Se funzionerà e se altri seguiranno l’esempio.
Il sistema in teoria è
abbastanza semplice: il titolare dell’azienda
stipula il contratto (di foresteria) per gli
appartamenti. Però è chiaro che non se ne occupa
direttamente. Così gestione e contabilità vanno in mano
a una associazione di volontariato no profit che fa da
tramite con i proprietari delle case e provvede ai
pagamenti e al controllo generale, compresi i problemi di
convivenza e le eventuali liti. Quanto ai soldi, la
garanzia viene dal fatto che il lavoratore deve farsi
socio dell’associazione e firmare una delega al suo
datore di lavoro trattenere il canone dalla busta paga.

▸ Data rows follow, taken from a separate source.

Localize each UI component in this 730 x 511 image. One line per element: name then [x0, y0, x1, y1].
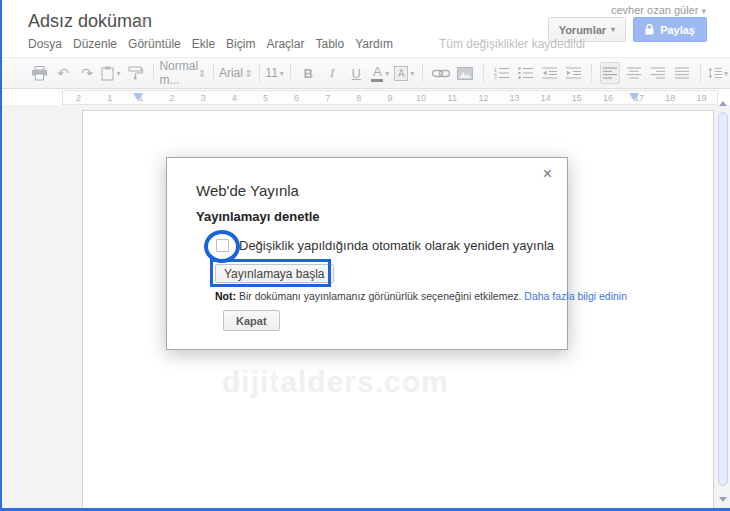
- right-indent-marker[interactable]: [629, 93, 639, 101]
- scroll-down-button[interactable]: [718, 493, 728, 505]
- justify-button[interactable]: [672, 62, 692, 84]
- menu-item[interactable]: Biçim: [226, 37, 255, 51]
- star-icon[interactable]: ☆: [136, 13, 149, 31]
- topbar: cevher ozan güler ▾ Adsız doküman ☆ Yoru…: [2, 0, 730, 57]
- paint-roller-icon: [128, 66, 143, 80]
- decrease-indent-button[interactable]: [539, 62, 559, 84]
- ruler-number: 7: [312, 91, 343, 104]
- undo-button[interactable]: ↶: [53, 62, 73, 84]
- numbered-list-button[interactable]: 123: [491, 62, 511, 84]
- link-icon: [432, 69, 450, 78]
- auto-republish-checkbox[interactable]: [216, 239, 229, 252]
- redo-button[interactable]: ↷: [77, 62, 97, 84]
- ruler-number: 4: [219, 91, 250, 104]
- scroll-down-icon: [719, 497, 727, 502]
- align-right-button[interactable]: [648, 62, 668, 84]
- ruler[interactable]: 2112345678910111213141516171819: [62, 90, 718, 105]
- menu-item[interactable]: Tablo: [315, 37, 344, 51]
- text-color-icon: A: [371, 65, 383, 82]
- formatting-toolbar: ↶ ↷ ▾ Normal m... ⇕ Arial ⇕: [2, 57, 730, 89]
- document-canvas: dijitalders.com × Web'de Yayınla Yayınla…: [2, 105, 730, 508]
- auto-republish-row: Değişiklik yapıldığında otomatik olarak …: [216, 238, 554, 253]
- ruler-number: 5: [250, 91, 281, 104]
- print-button[interactable]: [29, 62, 49, 84]
- auto-republish-label: Değişiklik yapıldığında otomatik olarak …: [239, 238, 554, 253]
- start-publishing-button[interactable]: Yayınlamaya başla: [215, 264, 334, 283]
- ruler-number: 2: [156, 91, 187, 104]
- menu-item[interactable]: Dosya: [28, 37, 62, 51]
- clipboard-icon: [101, 66, 114, 81]
- ruler-number: 11: [437, 91, 468, 104]
- ruler-number: 18: [655, 91, 686, 104]
- dialog-title: Web'de Yayınla: [196, 182, 299, 199]
- share-label: Paylaş: [660, 24, 695, 36]
- bulleted-list-button[interactable]: [515, 62, 535, 84]
- account-name: cevher ozan güler: [611, 4, 698, 16]
- styles-select[interactable]: Normal m... ⇕: [159, 62, 206, 84]
- chevron-down-icon: ▾: [385, 69, 389, 78]
- ruler-number: 15: [561, 91, 592, 104]
- highlight-color-button[interactable]: A ▾: [394, 62, 414, 84]
- scroll-up-icon: [719, 101, 727, 106]
- scroll-up-button[interactable]: [718, 97, 728, 109]
- styles-value: Normal m...: [159, 59, 198, 87]
- insert-image-button[interactable]: [455, 62, 475, 84]
- line-spacing-button[interactable]: ▾: [708, 62, 728, 84]
- chevron-down-icon: ▾: [724, 69, 728, 78]
- indent-icon: [566, 67, 581, 79]
- line-spacing-icon: [708, 67, 722, 79]
- menu-item[interactable]: Araçlar: [266, 37, 304, 51]
- watermark: dijitalders.com: [222, 365, 449, 399]
- ruler-number: 19: [686, 91, 717, 104]
- web-clipboard-button[interactable]: ▾: [101, 62, 121, 84]
- document-title[interactable]: Adsız doküman: [28, 11, 152, 32]
- redo-icon: ↷: [81, 66, 93, 80]
- menu-item[interactable]: Yardım: [355, 37, 393, 51]
- vertical-scrollbar[interactable]: [717, 95, 729, 508]
- underline-button[interactable]: U: [346, 62, 366, 84]
- menu-item[interactable]: Düzenle: [73, 37, 117, 51]
- insert-link-button[interactable]: [431, 62, 451, 84]
- image-icon: [457, 67, 473, 80]
- align-right-icon: [651, 67, 665, 79]
- publish-to-web-dialog: × Web'de Yayınla Yayınlamayı denetle Değ…: [166, 157, 568, 350]
- ruler-number: 3: [188, 91, 219, 104]
- paint-format-button[interactable]: [125, 62, 145, 84]
- menu-item[interactable]: Ekle: [192, 37, 215, 51]
- ruler-number: 2: [63, 91, 94, 104]
- bold-button[interactable]: B: [298, 62, 318, 84]
- font-size-select[interactable]: 11 ▾: [265, 62, 283, 84]
- learn-more-link[interactable]: Daha fazla bilgi edinin: [524, 290, 627, 302]
- google-docs-window: cevher ozan güler ▾ Adsız doküman ☆ Yoru…: [0, 0, 730, 511]
- font-size-value: 11: [265, 66, 277, 80]
- ruler-number: 14: [530, 91, 561, 104]
- updown-icon: ⇕: [245, 68, 253, 79]
- kapat-button[interactable]: Kapat: [223, 310, 280, 331]
- lock-icon: [645, 24, 654, 35]
- align-left-icon: [603, 67, 617, 79]
- italic-button[interactable]: I: [322, 62, 342, 84]
- font-select[interactable]: Arial ⇕: [219, 62, 253, 84]
- share-button[interactable]: Paylaş: [633, 17, 707, 42]
- chevron-down-icon: ▾: [280, 69, 284, 78]
- menu-bar: DosyaDüzenleGörüntüleEkleBiçimAraçlarTab…: [28, 37, 585, 51]
- increase-indent-button[interactable]: [563, 62, 583, 84]
- save-status: Tüm değişiklikler kaydedildi: [439, 37, 585, 51]
- text-color-button[interactable]: A ▾: [370, 62, 390, 84]
- ruler-number: 1: [94, 91, 125, 104]
- ruler-number: 10: [406, 91, 437, 104]
- svg-text:3: 3: [494, 74, 497, 79]
- font-value: Arial: [219, 66, 243, 80]
- account-menu[interactable]: cevher ozan güler ▾: [611, 4, 706, 16]
- comments-label: Yorumlar: [559, 24, 606, 36]
- justify-icon: [675, 67, 689, 79]
- ruler-number: 16: [592, 91, 623, 104]
- close-icon[interactable]: ×: [543, 166, 552, 182]
- align-center-button[interactable]: [624, 62, 644, 84]
- menu-item[interactable]: Görüntüle: [128, 37, 181, 51]
- scrollbar-thumb[interactable]: [718, 112, 728, 486]
- align-left-button[interactable]: [600, 62, 620, 84]
- align-center-icon: [627, 67, 641, 79]
- updown-icon: ⇕: [198, 68, 206, 79]
- left-indent-marker[interactable]: [133, 93, 143, 101]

Insomma, almeno sulla carta, tutti contenti. Compresi i
Comuni interessati all’accordo, che da parte loro si
impegnano a versare un fondo di garanzia a copertura di
eventuali danni agli alloggi o morosità.
"La storia era sempre
quella – spiega Carlo Frighetto, uno dei
responsabili del settore sindacale dell’Assindustria
di Vicenza – Le imprese cercavano operai ma non
sapevano dove metterli. Così un paio d’anni fa
hanno provato ad accordarsi con le banche per costruire
nuove case con prestiti a tasso agevolato. Ma la cosa non
ha avuto successo…". Ma nella primavera scorsa
la Prefettura propone un tavolo di discussione
sull’argomento. Da qui l’idea dell’intesa
pro-alloggi: "Il ricorso al contratto di foresteria
non è una novità, si fa da sempre – continua
Frighetto – La vera innovazione è che questo
contratto è oggetto di un patto territoriale fra
istituzioni, con tanto di garanzie. Quanti lavoratori
potrà interessare? Impossibile dirlo, siamo ancora nella
prima fase. Ma basta tenere presente che in provincia di
Vicenza ci sono 8 mila extracomunitari, a cui vanno
aggiunti i manovali dal Sud Italia".
In realtà, almeno per
ora, quello che conta è che si è formato un gruppo di
lavoro che potrebbe anche andare oltre il problema
affitti. Per l’Assindustria "si potrebbero
censire gli immobili comunali abbandonati da
ristrutturare. E magari più avanti passare ad una
seconda fase, con consorzi e accordi per l’edilizia
pubblica, o su nuove forme di orario che tengano conto
delle esigenze degli operai che vengono da lontano".
Tipo il caso della Armes di Vicenza che prevede tre
settimane continuate di lavoro e una libera. Insomma non
sarà la soluzione definitiva, ma un passo avanti si.